With your Medicare coverage, both conventional and 3-D mammogram costs are covered. However, not every provider offers 3-D mammograms yet. You can talk with your doctor about what type of mammogram test is available and right for your situation.
A mammogram, otherwise known as a mammography, is a type of X-ray that’s used to detect or diagnose breast cancer. Mammograms are generally scheduled yearly for women ages 50 and older to help with the early detection of this disease.
During a mammogram, you’ll be asked to undress from the waist up to allow the machine full access to the breasts.

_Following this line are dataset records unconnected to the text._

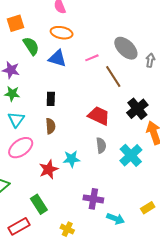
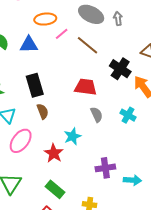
orange ellipse: (62, 33) -> (45, 19), moved
black rectangle: (51, 99) -> (35, 85), size x1.6
cyan cross: (131, 155) -> (128, 115), size x0.7

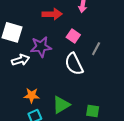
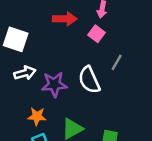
pink square: (73, 36) -> (97, 34), moved
purple star: (41, 47) -> (54, 84), moved

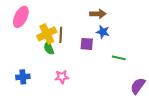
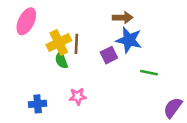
blue star: (103, 32) -> (129, 40), size x1.5
purple square: (87, 44) -> (109, 55), turned -32
blue cross: (23, 77) -> (38, 104), moved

Each breast will be placed between two specialized camera plates on the mammography machine and compressed for imaging.
While the compression lasts no longer than a few seconds each time, you may notice some pressure, discomfort, or pain. Mammograms generally take no longer than 20 minutes to perform.
If you’re a Medicare beneficiary and have an upcoming mammogram, this test may be covered under your plan. Medicare Part B and Medicare Advantage plans both cover 100 percent of yearly screening mammogram costs, and 20 percent of diagnostic mammogram costs.
If you have other costs associated with your plan, such as a deductible, you may have to pay this amount out-of-pocket before Medicare will cover your diagnostic mammogram testing.
Breast cancer screening recommendations begin as early as 40, depending on your breast cancer risk. Speak with your doctor today to determine when to schedule your first or next mammogram.